A larger concern for many temp workers is the chilling effect that coronavirus layoffs and work hiatuses could have on the diversity of the workforce. As a recent film school graduate, Kato Hoag is concerned the post-coronavirus creative landscape will favor incumbents rather than new talent: "For me and my classmates that were graduating at this time, this is sort of like a nuclear bomb. They're going to be hiring all TV writers who are already in the game and not us," she says, speculating that Game of Thrones writers D.B. Weiss and David Benioff will be able to use this period of unemployment to write their "masterpiece" while others seek to pay rent. She adds that temps typically come from backgrounds that are underrepresented in Hollywood to begin with. Temps are "middle-class people of color and women," she says: "[Hollywood] is an industry that was talking about inclusion but in these times acts against it."

The coronavirus crisis may additionally walk back some of the wage increases that support staff have won amid the #PayUpHollywood movement. Advocates of the movement have frequently noted that low assistant pay restricts entry-level employees to those who can afford to live in New York and L.A. on salaries slightly above minimum wage.
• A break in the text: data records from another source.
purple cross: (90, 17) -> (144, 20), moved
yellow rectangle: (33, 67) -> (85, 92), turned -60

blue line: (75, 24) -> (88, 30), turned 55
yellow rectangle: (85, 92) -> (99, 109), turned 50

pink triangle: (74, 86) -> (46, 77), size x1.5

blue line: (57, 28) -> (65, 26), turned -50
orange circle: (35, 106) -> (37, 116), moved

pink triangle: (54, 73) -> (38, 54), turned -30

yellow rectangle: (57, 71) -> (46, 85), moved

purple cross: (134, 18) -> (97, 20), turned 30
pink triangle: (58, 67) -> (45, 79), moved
In recent weeks, agencies including UTA, CAA and Paradigm have reduced wages and/or hours for employees during the coronavirus outbreak. "Assistants had finally started making some headway with wage increases, but now that so many people are out of work, employers will be able to go back to paying next to nothing," Rachel says.

Brad Hall of EntertainmentCareers.net sounds a rare note of optimism as temps struggle to stay above water during this social distancing period. On his website, local news outlets are still hiring, as well as digital-focused businesses, YouTubers, agencies taking advantage of other agencies' layoffs to beef up their workforce and companies looking for assistants. "People are starting to crawl out of the hole," he says. "We're having employers update their postings — certain positions being on hold, certain positions being pulled completely and then certain positions continuing to move forward." Traffic fell 50 percent on his site in the first two weeks of work-from-home policies due to what he believes is a false perception that no one is hiring: "When you have several high-profile companies laying people off, it just feels that nobody's not hiring and it's just simply not the case," he says.
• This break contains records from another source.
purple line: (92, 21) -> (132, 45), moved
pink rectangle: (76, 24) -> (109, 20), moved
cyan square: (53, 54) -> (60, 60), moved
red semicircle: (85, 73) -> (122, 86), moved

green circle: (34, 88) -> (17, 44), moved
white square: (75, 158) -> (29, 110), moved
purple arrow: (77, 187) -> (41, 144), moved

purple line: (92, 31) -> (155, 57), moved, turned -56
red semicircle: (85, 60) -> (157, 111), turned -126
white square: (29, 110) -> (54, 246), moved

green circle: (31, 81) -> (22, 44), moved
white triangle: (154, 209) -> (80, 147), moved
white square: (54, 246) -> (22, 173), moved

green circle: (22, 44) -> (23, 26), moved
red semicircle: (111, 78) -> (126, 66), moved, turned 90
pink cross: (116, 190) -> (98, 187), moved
Pentaris adds that coronavirus has forced some companies to work with temps on a remote basis, a practice that was previously "taboo." "There has been a shift in that during this pandemic to companies [that] have had more of a willingness to allow them to go remote. So I think it's going to, in the long run, have a pretty big effect on the workforce as a whole," he says.

Potential long-term improvements to temping stemming from the coronavirus crisis, of course, offer little comfort to those who are currently struggling to pay their bills on time. "I've thought about going to work at Trader Joe's and other industries that need workers right now," Kelsey says. "I'm thinking I'll give it another few weeks, and then act on what do I need to do."